All entries below are to be retyped in full, precisely as they appear.
### DATA EXTRACTS ###
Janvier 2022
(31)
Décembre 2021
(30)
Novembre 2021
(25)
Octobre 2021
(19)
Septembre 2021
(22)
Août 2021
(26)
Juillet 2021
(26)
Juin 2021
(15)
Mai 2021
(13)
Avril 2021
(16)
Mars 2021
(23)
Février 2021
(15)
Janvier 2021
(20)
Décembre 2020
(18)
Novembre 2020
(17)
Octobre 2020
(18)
###
(ANSWER BOX)
Janvier 2022
(31)
Décembre 2021
(30)
Novembre 2021
(25)
Octobre 2021
(19)
Septembre 2021
(22)
Août 2021
(26)
Juillet 2021
(26)
Juin 2021
(15)
Mai 2021
(13)
Avril 2021
(16)
Mars 2021
(23)
Février 2021
(15)
Janvier 2021
(20)
Décembre 2020
(18)
Novembre 2020
(17)
Octobre 2020
(18)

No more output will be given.